- Wow! An acquittal on a SA trial in R v Harnett, 2022 ABQB 213 following a 6-day trial. The 42-page decision outlines the allegations in detail and notes significant inconsistencies and discrepancies with the complainant’s narrative, as well as text and other post-incident contact casting doubt on her narrative. The trial followed a 37-page decision allowing the use of necessary texts in R v Harnett, 2022 ABQB 122, followed by a second such application (a mere 18 pages – R v Harnett, 2022 ABQB 150). Here’s to hoping that the SCC gets rid of this s. 278.92-94 nonsense in its pending decision in R v JJ.

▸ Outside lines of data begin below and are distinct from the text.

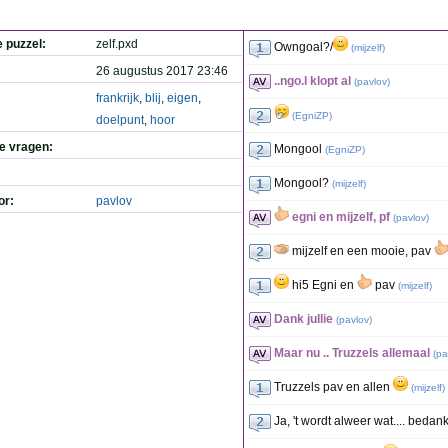
e puzzel:
zelf.pxd
Owngoal?/
(
mijzelf
)
26 augustus 2017 23:46
..ngo.l klopt al
(
pavlov
)
frankrijk
,
blij
,
eigen
,
(
EgniZP
)
doelpunt
,
hoor
de vragen:
Mongool
(
EgniZP
)
Mongool?
(
mijzelf
)
or:
pavlov
egni en mijzelf, pf
(
pavlov
)
mijzelf en een mooie, pav
hi5 Egni en
pav
(
mijzelf
)
Dank jullie
(
pavlov
)
Maar nu .. Truzzels allemaal
(
pa
Truzzels pav en allen
(
mijzelf
)
Ja, 't wordt alweer wat.... bedan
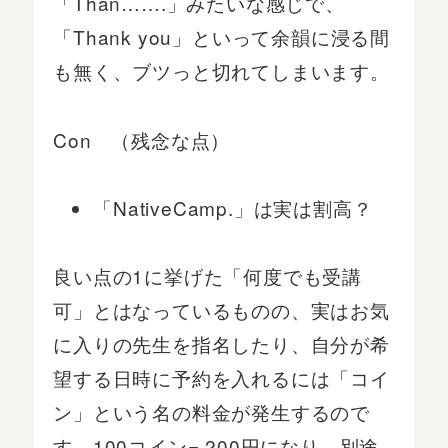
「Than…….」みたいな感じで、
「Thank you」といって余韻に浸る間
も無く、ブツっと切れてしまいます。
Con （残念な点）
「NativeCamp.」は実は割高？
良い点の1に挙げた「何度でも受講
可」とはなっているものの、実はお気
に入りの先生を指名したり、自分が希
望する日時に予約を入れるには「コイ
ン」という名の料金が発生するので
す。100コイン= 200円になり、別途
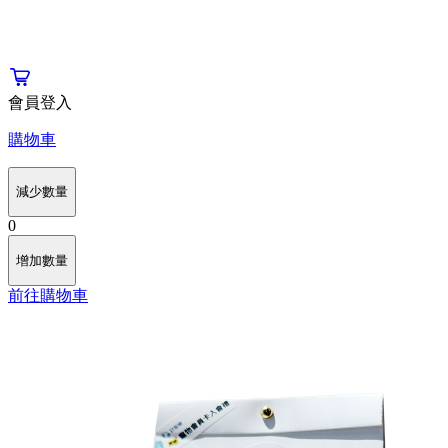
會員登入
購物車
減少數量
0
增加數量
前往購物車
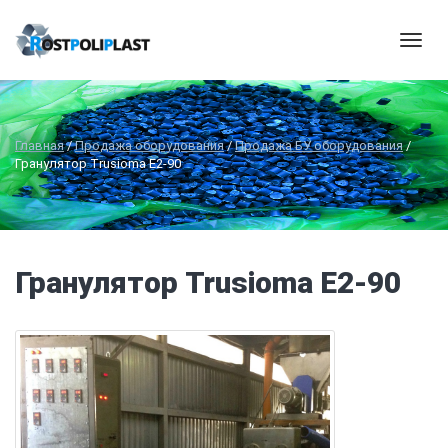
Мен
Главная
/
Продажа оборудования
/
Продажа БУ оборудования
/
Гранулятор Trusioma E2-90
Гранулятор Trusioma E2-90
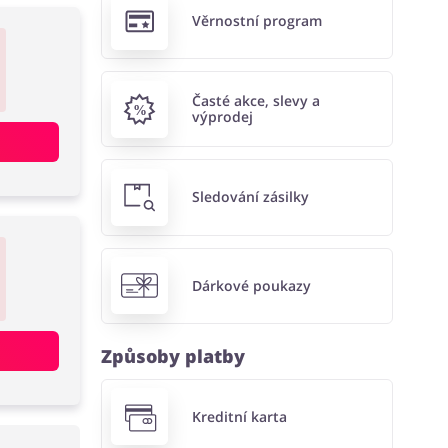
Věrnostní program
Časté akce, slevy a
výprodej
Sledování zásilky
Dárkové poukazy
Způsoby platby
Kreditní karta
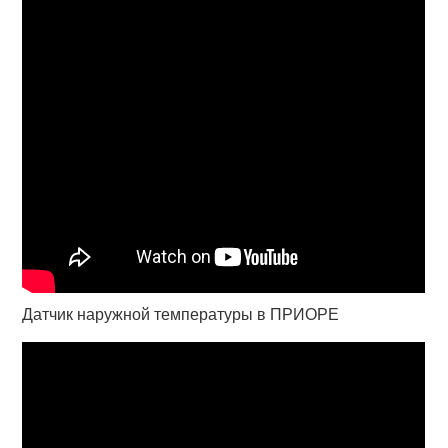
Датчик наружной температуры в ПРИОРЕ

- Very concerning decision by ABCA in R v Wollach, 2022 ABCA 95. Absolutely a “he-said she-said” SA case, conviction upheld. By definition, the odds of wrongful conviction are very high. Concerning language, at para. 24: “An appellate court must show great deference to the trier of fact’s assessment of witness credibility and cannot interfere with credibility.” Note that the distinction between, say a “major” or “minor” discrepancy is entirely subjective, in the “eye of the beholder” and almost entirely impervious to appeal. Nothing to see here. Note that the most respected defence lawyer in the country (Brian Greenspan) expertly argued the appeal. Also, accused’s Google searches used against him at trial – problematic in itself (the Crown spent “considerable time” cross-examining about his Google searches of “consent” prior to his meeting police (trial decision, paras. 113, 178-9, and noted approvingly on appeal, at para. 12). Senior trial counsel had been accused of “propensity reasoning” (para. 150, 169) – likely imprecise if not incorrect. The accused was accused of “evasive, self-serving, and internally inconsistent” (para. 157) evidence at trial – problematic too. Bizarrely, there were insinuations at trial that he drugged the complainant, using his medical knowledge (he was a doctor), yet the Crown abandoned that argument both at opening and at closing (unclear why such innuendo was required at all, in that case – para. 159) – bizarrely mentioned twice in the appeal decision (paras. 8, 10). At the mistrial (denied here), Judge Stevenson points out there’s blame “to go around on both sides” (para. 57) regarding inadvertently “missing” the complainant’s statement and not properly disclosing it. Despite a major inconsistency (complainant appears to talk about feeling a condom in her statement – paras. 72-4, but at trial said she hadn’t felt or seen one – para. 28 – difficult to assess without a transcript; eight other inconsistencies were alleged, per appeal at para. 32, surprisingly not specified in any of the decisions and related language concerningly vague), the mistrial was denied. If it looks like a duck… Thankfully, defence counsel was not accused of using propensity reasoning on appeal – at least not by the Court.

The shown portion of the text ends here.